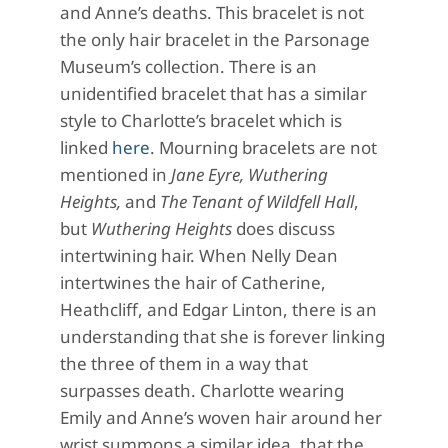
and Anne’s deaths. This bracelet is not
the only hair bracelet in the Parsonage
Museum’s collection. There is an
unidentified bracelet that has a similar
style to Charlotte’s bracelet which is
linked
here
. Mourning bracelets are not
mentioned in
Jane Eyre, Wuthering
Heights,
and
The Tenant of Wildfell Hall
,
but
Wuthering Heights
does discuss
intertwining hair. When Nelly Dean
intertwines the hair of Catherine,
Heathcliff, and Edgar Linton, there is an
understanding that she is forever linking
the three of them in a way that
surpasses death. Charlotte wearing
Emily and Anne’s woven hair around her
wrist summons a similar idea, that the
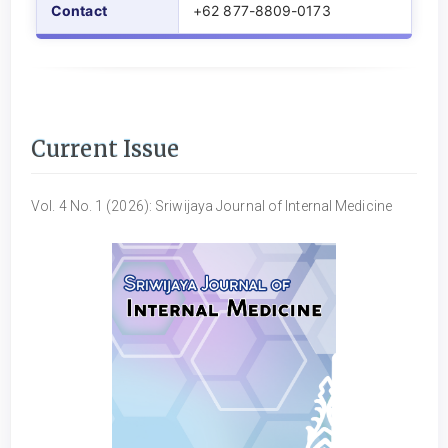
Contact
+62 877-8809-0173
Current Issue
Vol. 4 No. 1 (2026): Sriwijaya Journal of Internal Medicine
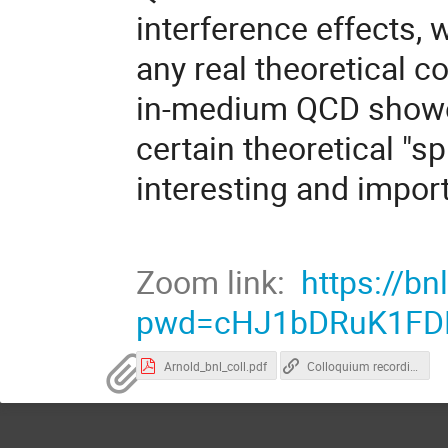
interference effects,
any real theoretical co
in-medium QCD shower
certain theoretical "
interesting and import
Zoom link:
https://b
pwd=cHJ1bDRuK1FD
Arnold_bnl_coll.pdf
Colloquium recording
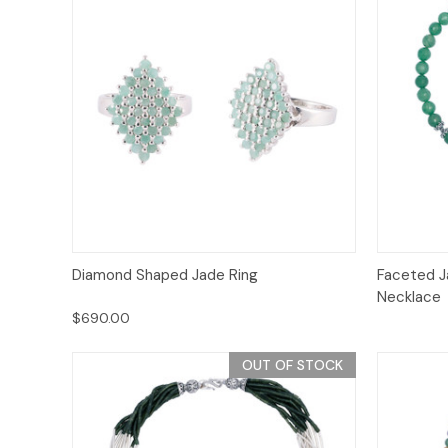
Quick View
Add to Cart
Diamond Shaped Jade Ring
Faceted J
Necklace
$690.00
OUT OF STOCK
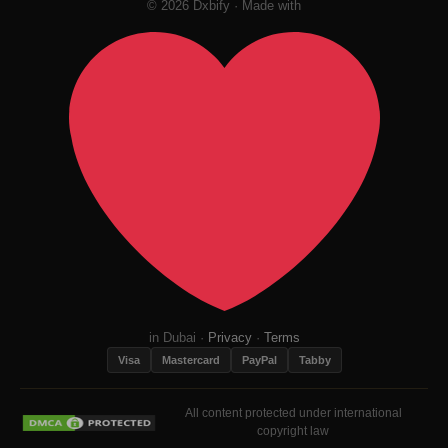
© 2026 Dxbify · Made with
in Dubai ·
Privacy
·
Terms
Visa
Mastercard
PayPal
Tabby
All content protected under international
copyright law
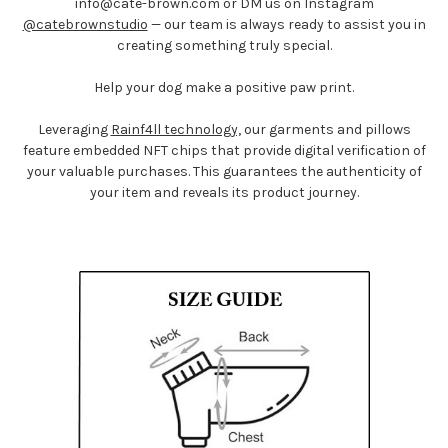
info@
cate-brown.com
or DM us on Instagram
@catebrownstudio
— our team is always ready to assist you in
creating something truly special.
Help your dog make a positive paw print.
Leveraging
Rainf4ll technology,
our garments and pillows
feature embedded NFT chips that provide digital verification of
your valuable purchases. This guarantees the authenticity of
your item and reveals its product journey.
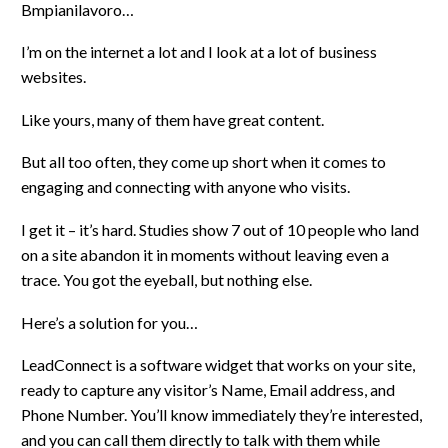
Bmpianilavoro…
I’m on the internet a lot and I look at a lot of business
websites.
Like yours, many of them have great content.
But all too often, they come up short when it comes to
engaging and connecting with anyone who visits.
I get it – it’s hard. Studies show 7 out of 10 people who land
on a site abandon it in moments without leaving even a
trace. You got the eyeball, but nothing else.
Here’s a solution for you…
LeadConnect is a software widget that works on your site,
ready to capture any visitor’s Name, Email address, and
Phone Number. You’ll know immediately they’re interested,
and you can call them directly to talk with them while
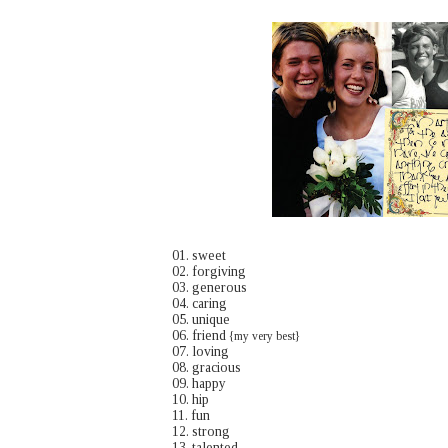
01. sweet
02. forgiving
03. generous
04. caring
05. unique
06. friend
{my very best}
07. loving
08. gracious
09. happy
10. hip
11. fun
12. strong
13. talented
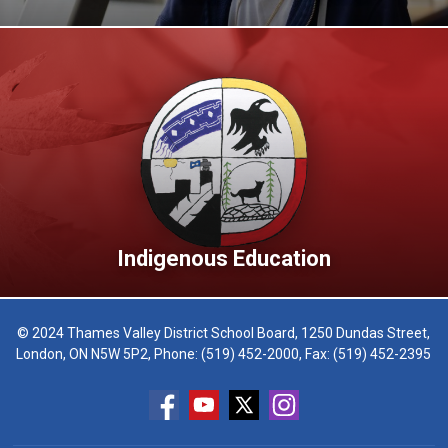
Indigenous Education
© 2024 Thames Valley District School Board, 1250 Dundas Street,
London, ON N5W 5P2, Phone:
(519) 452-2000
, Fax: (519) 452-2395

# What is required
Using the records above, gather all lines where the string "theoretical" is present.

# Your response
any real theoretical co
certain theoretical "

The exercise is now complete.